• _REQUIRED WORK_:
Lines that include "现代管理学院" make up the answer; copy all of them from the data below.

─── EXTRACTED MATERIAL ───

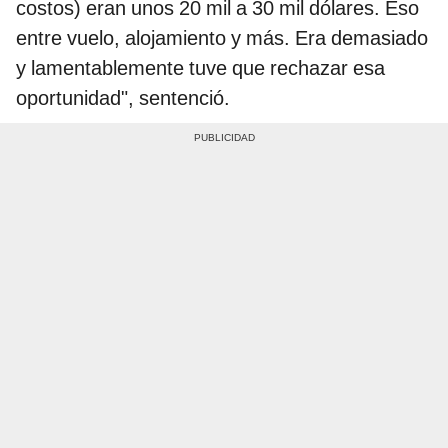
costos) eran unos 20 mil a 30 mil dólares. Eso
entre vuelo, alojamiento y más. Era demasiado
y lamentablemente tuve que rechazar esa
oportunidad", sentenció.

───
─── EXTRACTED MATERIAL ───

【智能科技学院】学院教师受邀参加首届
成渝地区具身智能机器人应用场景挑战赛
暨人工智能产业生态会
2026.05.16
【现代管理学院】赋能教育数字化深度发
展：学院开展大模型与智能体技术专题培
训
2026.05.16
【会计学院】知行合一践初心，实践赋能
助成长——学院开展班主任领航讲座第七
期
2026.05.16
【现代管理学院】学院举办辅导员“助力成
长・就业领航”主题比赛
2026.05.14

───

• _ANSWER SECTION_:
【现代管理学院】赋能教育数字化深度发
【现代管理学院】学院举办辅导员“助力成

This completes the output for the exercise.